AbstractIt is generally accepted that the absence of recombination reduces the efficacy of natural selection for, or against, mutations. A special case is Muller’s Ratchet (MR) whereby non-recombining genomes experience irreversible fitness decline due to the accumulation of deleterious mutations. MR has been a main hypothesis for sexual reproduction as well as many other biological phenomena. We now ask whether the fitness decline can indeed be stopped if an asexual population turns sexual to become recombining. The possible fitness decline under recombination is referred to as Ohta’s Ratchet (OR).
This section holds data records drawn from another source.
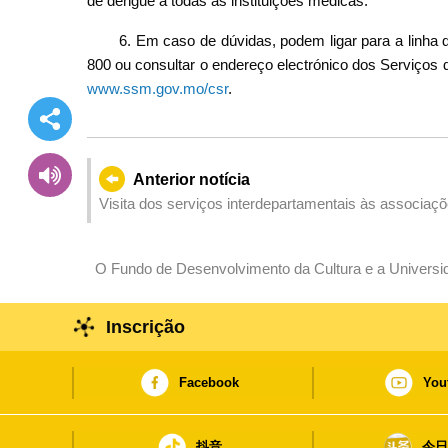
de dengue a todas as instituições médicas.
6. Em caso de dúvidas, podem ligar para a linha
800 ou consultar o endereço electrónico dos Serviço
www.ssm.gov.mo/csr
.
Anterior notícia
Visita dos serviços interdepartamentais às associaçõe
de pessoas e o trânsito durante os feriados do Dia Na
O Fundo de Desenvolvimento da Cultura e a Universi
formação para o sector cultural e criativo
Inscrição
Facebook
You
抖音
今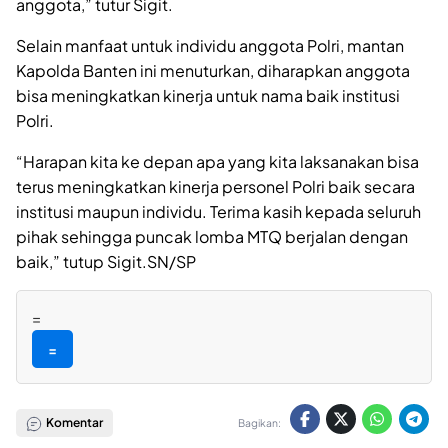
anggota,” tutur Sigit.
Selain manfaat untuk individu anggota Polri, mantan
Kapolda Banten ini menuturkan, diharapkan anggota
bisa meningkatkan kinerja untuk nama baik institusi
Polri.
“Harapan kita ke depan apa yang kita laksanakan bisa
terus meningkatkan kinerja personel Polri baik secara
institusi maupun individu. Terima kasih kepada seluruh
pihak sehingga puncak lomba MTQ berjalan dengan
baik,” tutup Sigit.SN/SP
=
=
Komentar
Bagikan: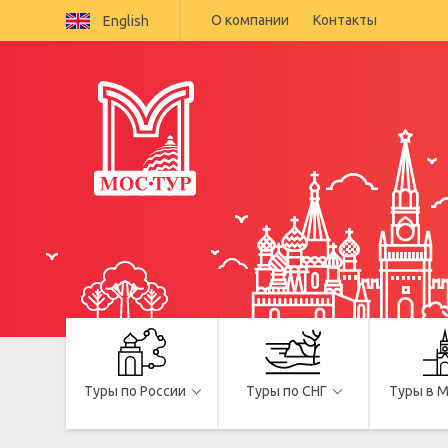
О компании
Контакты
English
Туры по России
Туры по СНГ
Туры в 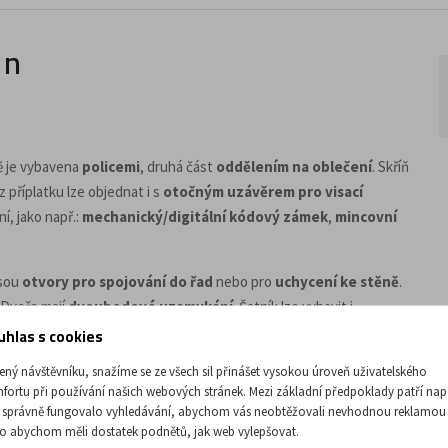
 n
ně je vybavena
policemi
, druhá část
oddělením na oblečení
. Skříň
 příplatku lze objednat i s
otočným uzávěrem pro visací
í, jako např.:
mechanický/digitální kódový zámek
,
mincovní
jsou
otvory pro spojování do řad
nebo pro
uchycení ke stěně
.
. Dveře mají
dvoubodové uzamykání
. Šatník lze vybavit i
uhlas s cookies
řechu
na šatník.
ený návštěvníku, snažíme se ze všech sil přinášet vysokou úroveň uživatelského
fortu při používání našich webových stránek. Mezi základní předpoklady patří nap
 správně fungovalo vyhledávání, abychom vás neobtěžovali nevhodnou reklamou
o abychom měli dostatek podnětů, jak web vylepšovat.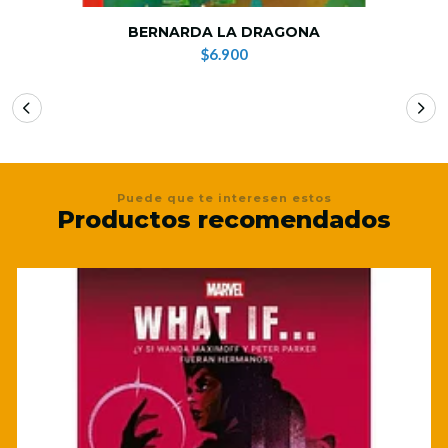
BERNARDA LA DRAGONA
$6.900
Puede que te interesen estos
Productos recomendados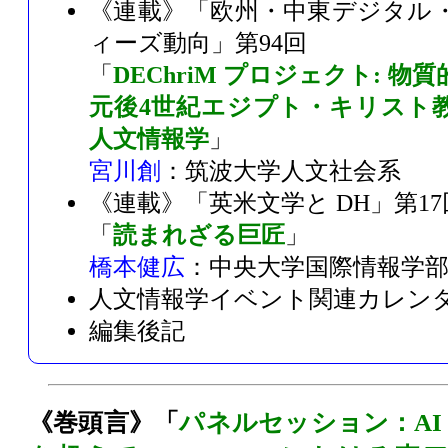
《連載》「
欧州・中東デジタル
ィーズ動向
」第94回
「
DEChriM プロジェクト: 
元後4世紀エジプト・キリスト
人文情報学
」
宮川創
：
筑波大学人文社会系
《連載》「
英米文学と DH
」第17
「
読まれざる巨匠
」
橋本健広
：
中央大学国際情報学
人文情報学イベント関連カレン
編集後記
《巻頭言》「
パネルセッション：AI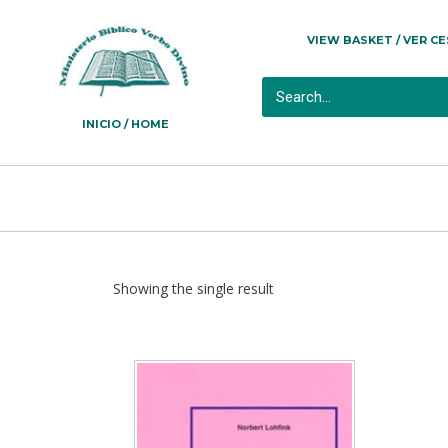
VIEW BASKET / VER C
INICIO / HOME
Showing the single result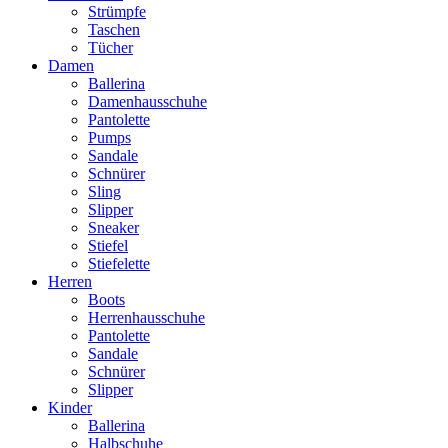
Strümpfe
Taschen
Tücher
Damen
Ballerina
Damenhausschuhe
Pantolette
Pumps
Sandale
Schnürer
Sling
Slipper
Sneaker
Stiefel
Stiefelette
Herren
Boots
Herrenhausschuhe
Pantolette
Sandale
Schnürer
Slipper
Kinder
Ballerina
Halbschuhe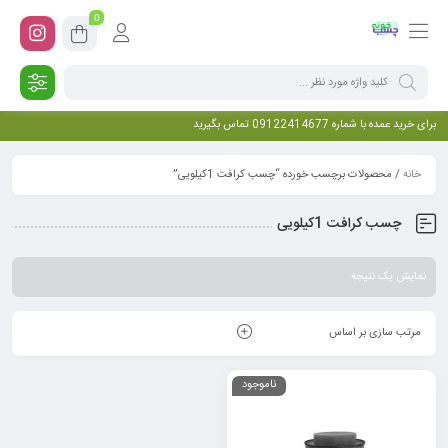
0
برای خرید عمده با شماره 09122414677 تماس بگیرید
خانه
/ محصولات برچسب خورده “چسب کرافت 1کیلویی”
چسب کرافت 1کیلویی
نمایش یک نتیجه
مرتب سازی بر اساس
ناموجود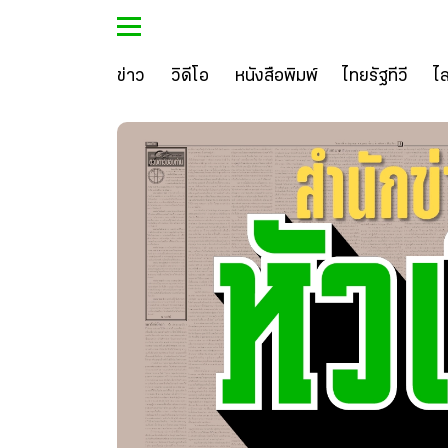
ข่าว
วิดีโอ
หนังสือพิมพ์
ไทยรัฐทีวี
ไ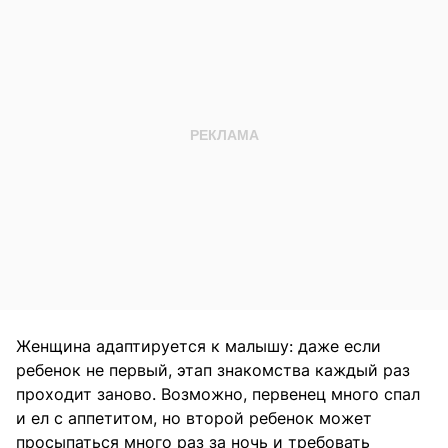
Женщина адаптируется к малышу: даже если
ребенок не первый, этап знакомства каждый раз
проходит заново. Возможно, первенец много спал
и ел с аппетитом, но второй ребенок может
просыпаться много раз за ночь и требовать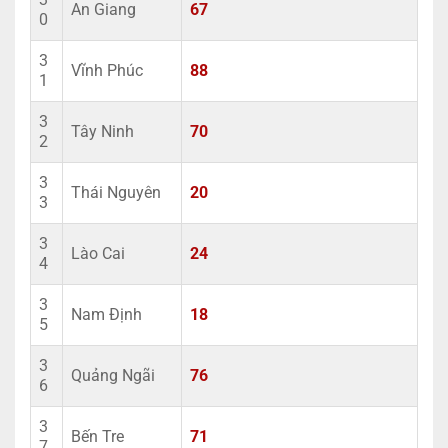
An Giang
67
0
3
Vĩnh Phúc
88
1
3
Tây Ninh
70
2
3
Thái Nguyên
20
3
3
Lào Cai
24
4
3
Nam Định
18
5
3
Quảng Ngãi
76
6
3
Bến Tre
71
7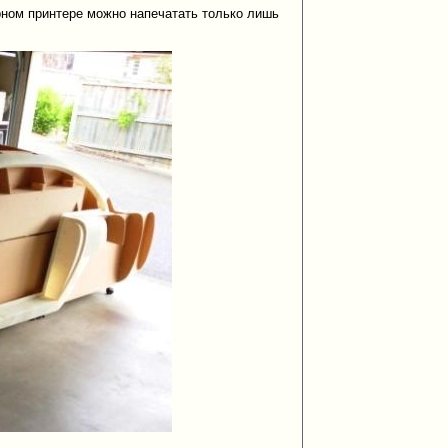
ерном принтере можно напечатать только лишь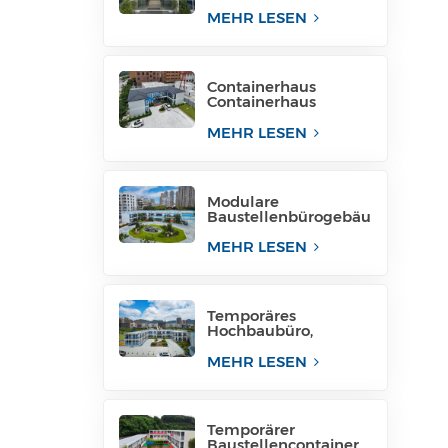
für Projektstandort
MEHR LESEN
Containerhaus
Containerhaus
temporäre
Bürostruktur
MEHR LESEN
Philippinen zu
verkaufen
Modulare
Baustellenbürogebäu
de, modulare
Bürostrukturen
MEHR LESEN
Temporäres
Hochbaubüro,
mobiles Baubüro für
temporäre
MEHR LESEN
Industrieanlagen
Temporärer
Baustellencontainer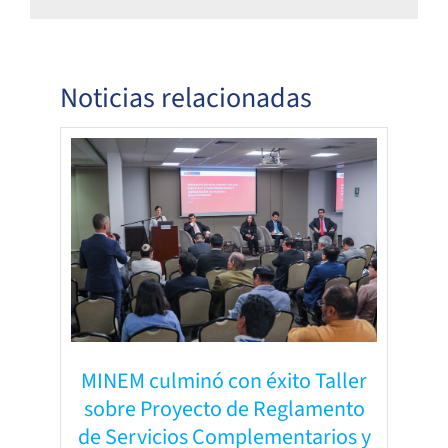
Noticias relacionadas
MINEM culminó con éxito Taller
sobre Proyecto de Reglamento
de Servicios Complementarios y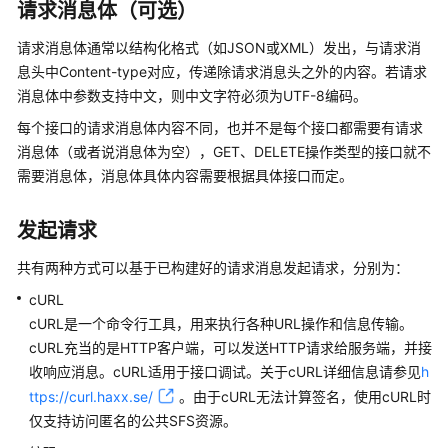
助
请求消息体（可选）
请求消息体通常以结构化格式（如JSON或XML）发出，与请求消
通
息头中Content-type对应，传递除请求消息头之外的内容。若请求
用
消息体中参数支持中文，则中文字符必须为UTF-8编码。
参
每个接口的请求消息体内容不同，也并不是每个接口都需要有请求
考
消息体（或者说消息体为空），GET、DELETE操作类型的接口就不
需要消息体，消息体具体内容需要根据具体接口而定。
责
任
共
发起请求
担
共有两种方式可以基于已构建好的请求消息发起请求，分别为：
云
cURL
服
cURL是一个命令行工具，用来执行各种URL操作和信息传输。
务
cURL充当的是HTTP客户端，可以发送HTTP请求给服务端，并接
等
收响应消息。cURL适用于接口调试。关于cURL详细信息请参见
h
级
ttps://curl.haxx.se/
。由于cURL无法计算签名，使用cURL时
协
议
仅支持访问匿名的公共SFS资源。
（SLA）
In comparison, MR is more effective in driving fitness reduction than OR, but only in a restricted parameter space of mutation rate, population size and selection. Outside of this space, the two ratchets are equally effective or, alternatively, neither is sufficiently powerful. Furthermore, beneficial mutations can affect the population fitness, which may diverge between the two ratchets, but only in a small parameter space. Since recombination plays a limited role in driving fitness decline, the operation of MR could be far less common in nature than believed. A companion report (see Supplement) surveying the biological phenomena attributed to MR indeed suggests the alternative explanations to be generally more compelling.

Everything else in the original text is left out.